La température alentour parut chuter brutalement en un instant. L'homme écrasa la tête de Gilbert, qui essayait de se relever.

Puis, d'une voix apparemment affectueuse, qui ne cadrait pas avec sa violence.

« Il est temps de rentrer à la maison, mon fils. »

Comment le décrire ?

Dans le roman, Maybia n'avait rencontré Edith Calakis qu'une seule fois.

La conversation n'avait pas duré longtemps. Maybia avait été si intimidée par la pression qui émanait d'Edith qu'elle avait pris la fuite.

Le méchant du roman, c'était Gilbert, mais ils étaient bien plus nombreux à avoir peur d'Edith.

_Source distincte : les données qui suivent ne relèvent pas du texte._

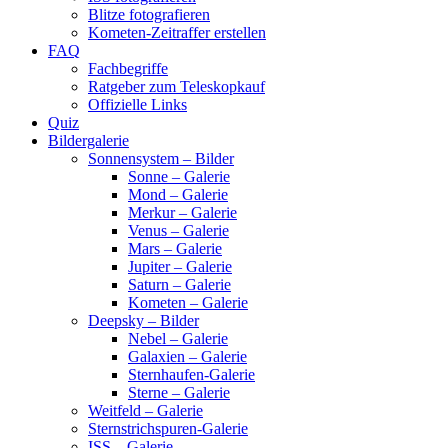
Blitze fotografieren
Kometen-Zeitraffer erstellen
FAQ
Fachbegriffe
Ratgeber zum Teleskopkauf
Offizielle Links
Quiz
Bildergalerie
Sonnensystem – Bilder
Sonne – Galerie
Mond – Galerie
Merkur – Galerie
Venus – Galerie
Mars – Galerie
Jupiter – Galerie
Saturn – Galerie
Kometen – Galerie
Deepsky – Bilder
Nebel – Galerie
Galaxien – Galerie
Sternhaufen-Galerie
Sterne – Galerie
Weitfeld – Galerie
Sternstrichspuren-Galerie
ISS – Galerie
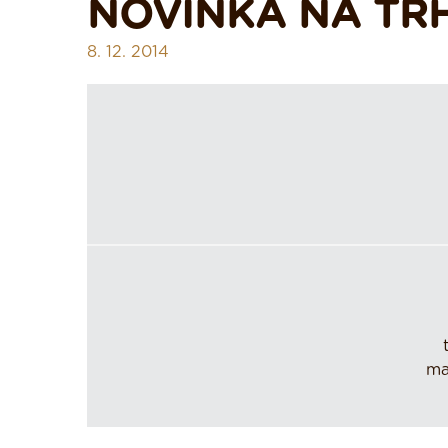
NOVINKA NA TRH
8. 12. 2014
ma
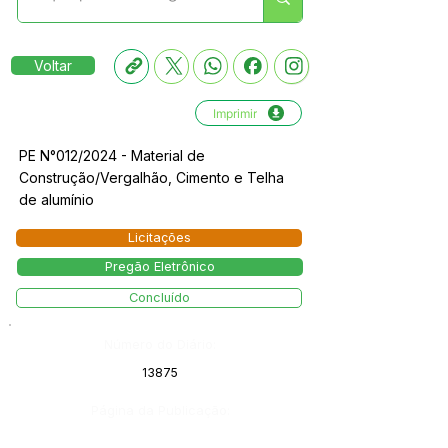
Voltar
Imprimir
PE N°012/2024 - Material de
Construção/Vergalhão, Cimento e Telha
de alumínio
Licitações
Pregão Eletrônico
Concluído
Número do Diário:
13875
Página da Publicação:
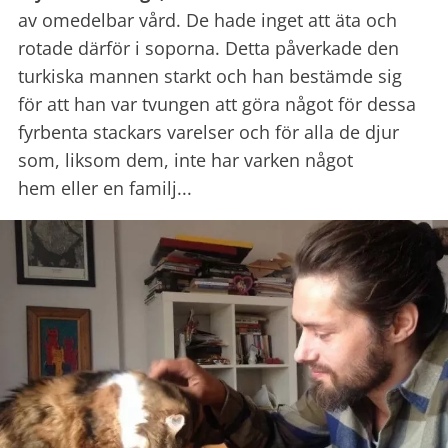
av omedelbar vård. D
e hade inget att äta och
rotade därför i soporna. D
etta påverkade den
turkiska mannen starkt och han bestämde sig
för att han var tvungen att göra något för dessa
fyrbenta stackars varelser och för alla de djur
som, liksom dem, inte har varken något
hem eller en familj...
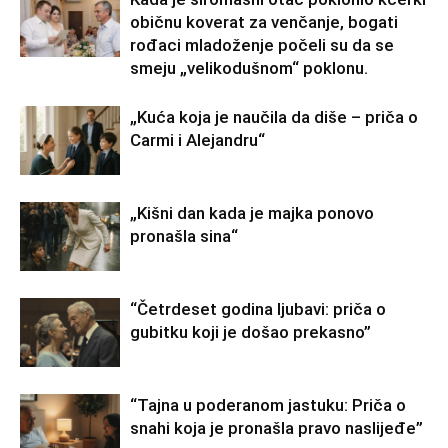
običnu koverat za venčanje, bogati
rođaci mladoženje počeli su da se
smeju „velikodušnom“ poklonu.
„Kuća koja je naučila da diše – priča o
Carmi i Alejandru“
„Kišni dan kada je majka ponovo
pronašla sina“
“Četrdeset godina ljubavi: priča o
gubitku koji je došao prekasno”
“Tajna u poderanom jastuku: Priča o
snahi koja je pronašla pravo naslijeđe”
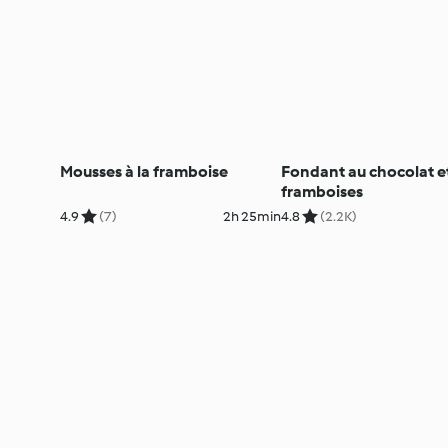
Mousses à la framboise
Fondant au chocolat e
framboises
4.9
(7)
2h 25min
4.8
(2.2K)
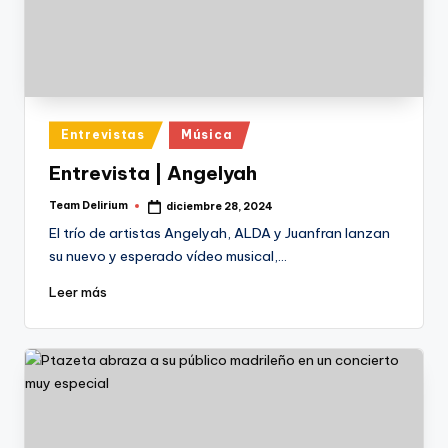
Publicado
Entrevistas
Música
en
Entrevista | Angelyah
Team Delirium
diciembre 28, 2024
Publicado
por
El trío de artistas Angelyah, ALDA y Juanfran lanzan
su nuevo y esperado vídeo musical,…
Leer más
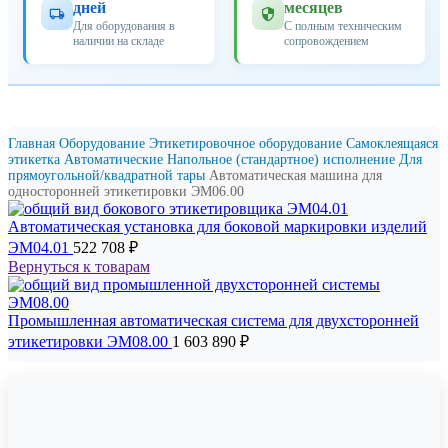
дней
месяцев
Для оборудования в
С полным техническим
наличии на складе
сопровождением
Главная
Оборудование
Этикетировочное оборудование
Самоклеящаяся
этикетка
Автоматические
Напольное (стандартное) исполнение
Для
прямоугольной/квадратной тары
Автоматическая машина для
односторонней этикетировки ЭМ06.00
Автоматическая установка для боковой маркировки изделий
ЭМ04.01
522 708
₽
Вернуться к товарам
Промышленная автоматическая система для двухсторонней
этикетировки ЭМ08.00
1 603 890
₽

Quoi qu'il en soit, Maybia n'était qu'un personnage secondaire, mais Edith Calakis, qui portait le grand surnom de Seigneur des Étoiles du ciel du Nord, avait lui aussi fort peu d'importance.

Non, à vrai dire, il ne songeait même pas à sortir de sa chambre.

Il ne s'était extirpé de là, et lentement, que lorsque Rigen avait failli se faire trancher le bras, empoisonné et suspendu entre la vie et la mort. Il avait ouvertement montré son agacement que celui-ci fût blessé et vînt le déranger.

Mais à ce moment-là, Rigen avait été si ému qu'il en avait versé des larmes.

On ne pouvait pas trouver de scène plus révélatrice de la paresse d'Edith.

Edith était un homme que même respirer agaçait. Et puis, sans que personne comprît pourquoi, il avait une faiblesse pour Rigen.

Résultat : j'en avais moi aussi été profondément émue. Parce que je sais tout ce qu'il en a coûté à Rigen pour arriver là. Agacement mis à part, Rigen, qui était gaga de son frère, serait forcément intervenu.

Rigen aimait Gilbert pour la seule raison qu'il était de son sang, alors même que Gilbert était un déchet humain. Quand Gilbert avait quitté le Nord, il avait fermement cru qu'il rentrerait au pays en héros, couvert de gloire.

Fort de cette seule croyance, pure et candide, il s'était opposé avec force à ce qu'Edith monte à la capitale, même de loin en loin, pour éviter que Gilbert ne fût dérangé.

Aussi, contrairement à aujourd'hui, l'Edith du roman s'était-il complètement désintéressé des affaires de la capitale.

Grâce à cela, si l'on peut dire, Edith n'avait découvert que tardivement l'existence de Maybia, séquestrée… Mais je ne pouvais pas en vouloir à un enfant de huit ans à peine.

Rigen s'en était voulu par la suite au point d'en pleurer beaucoup pour Maybia.

« …Ah, Père ? »

Le visage de Gilbert avait blêmi. La peur se lisait dans ses yeux.